The first days…

The children at the Gabriel Garcia Márquez School at first glance look remarkably like well-to-do private school kids in any country.  Most are immaculately groomed, the girls’ hair is braided or pulled back, the boys’ is gelled, generally in Mohawk fashion, and they run around in their navy and plaid uniforms.  They appear to be well-fed and well taken care of; healthy and happy.  The air is filled with laughter.  The kids are always smiling and all ages are inquisitive, outgoing, ridiculously polite and genuinely caring and sweet.  Camilo, a 7-year-old that I had just met, bought me a bag of juice with his snack money today. The general happiness that the school exudes is juxtaposed by innocent questions or comments that quickly bring to light the extreme circumstances from which these children come.

I was helping to conduct a basic survey today and asked a 6-year-old what his dad did.  He replied, “La mató.” (“They killed him,” meaning the paramilitaries, the FARC or the military itself.)  Later, a group of 16-year-olds were asking silly questions about the US.  “Have you been to Disney World?”  “What’s your favorite food to eat there?” “How do you guys dance?” and then… “are there lots of displaced people?”  My awkward answer of, “no” was received with wide eyes and disbelief that the situation in Colombia was not common place around the world.

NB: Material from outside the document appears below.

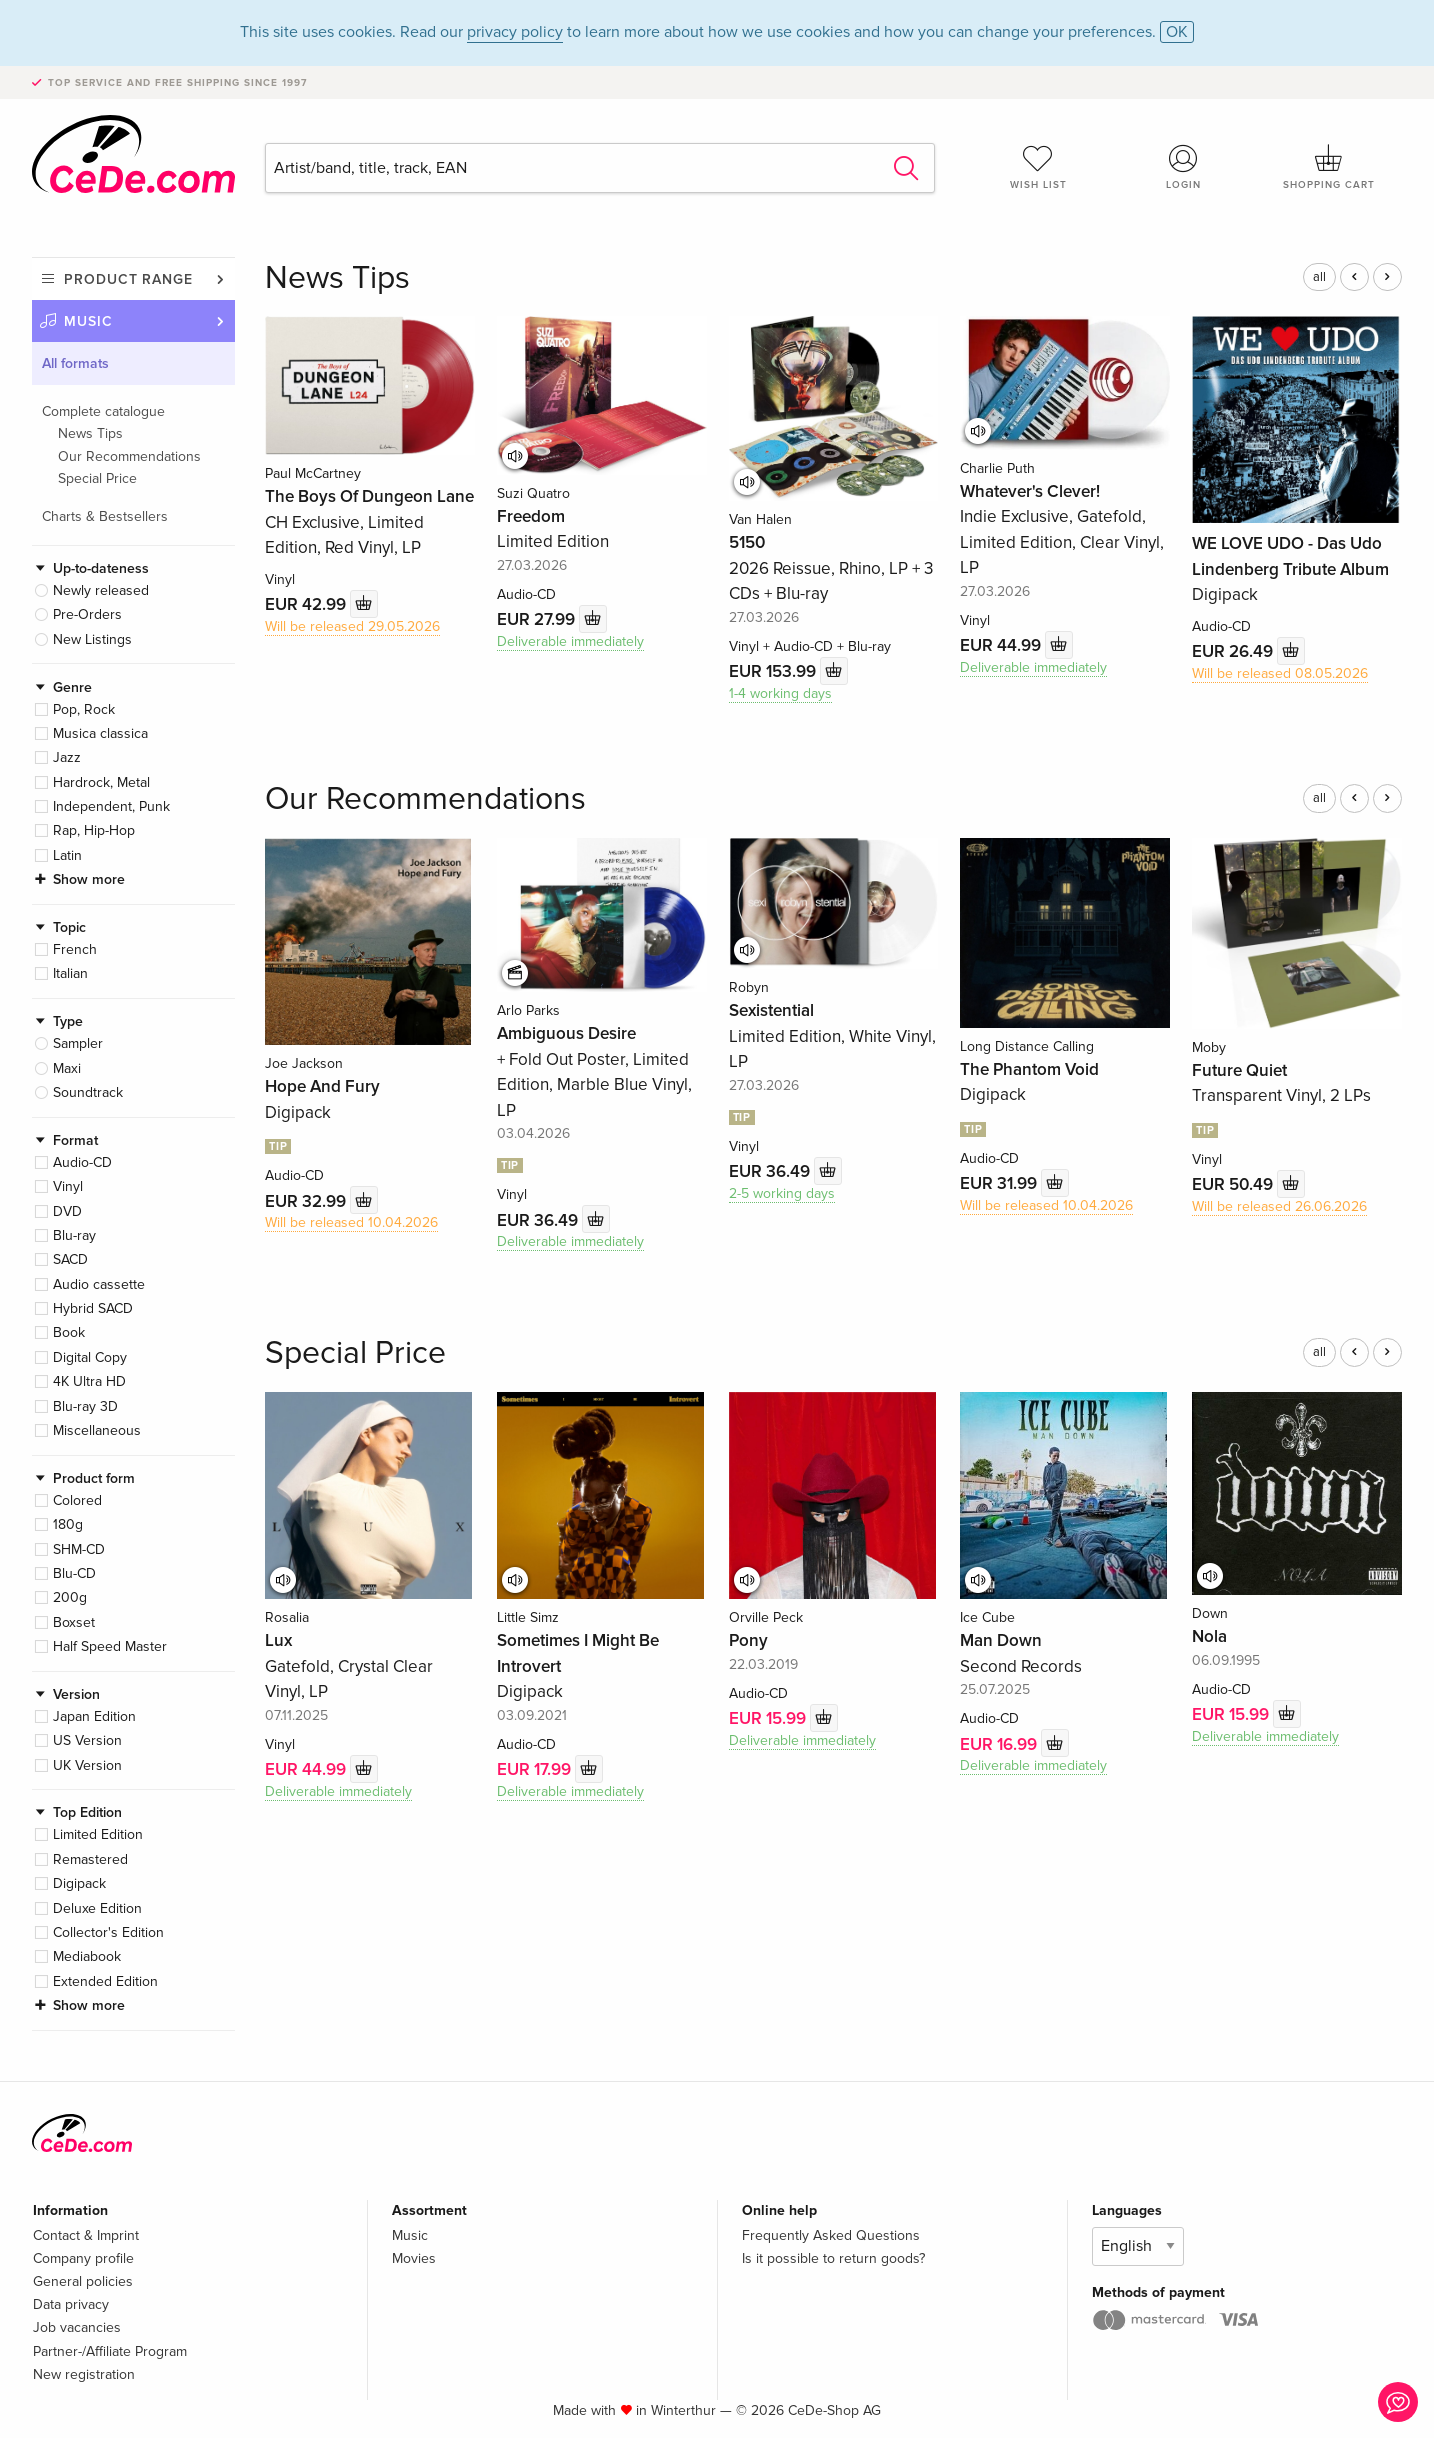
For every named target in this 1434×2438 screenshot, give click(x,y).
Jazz (67, 757)
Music (88, 321)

Of course, when you look at the actual surroundings, the classrooms are crowded, the paint is peeling, and there is an almost constant presence of machine gun toting soldiers milling about outside the door to the school or at the least within eyesight.  The neighborhood is built up a steep hill with few dirt roads.  Most travel is done by walking up steps that are dug into the hillside or just walking up the steep muddy hills themselves. If you don’t live in the neighborhood you don’t walk alone, and even then detours are often taken to avoid “suspicious” groups of men.  But, like a dose of poetic justice, the views from the tops of the steep hills are far better than from those that hover above the wealthy Bogotá neighborhood where I live.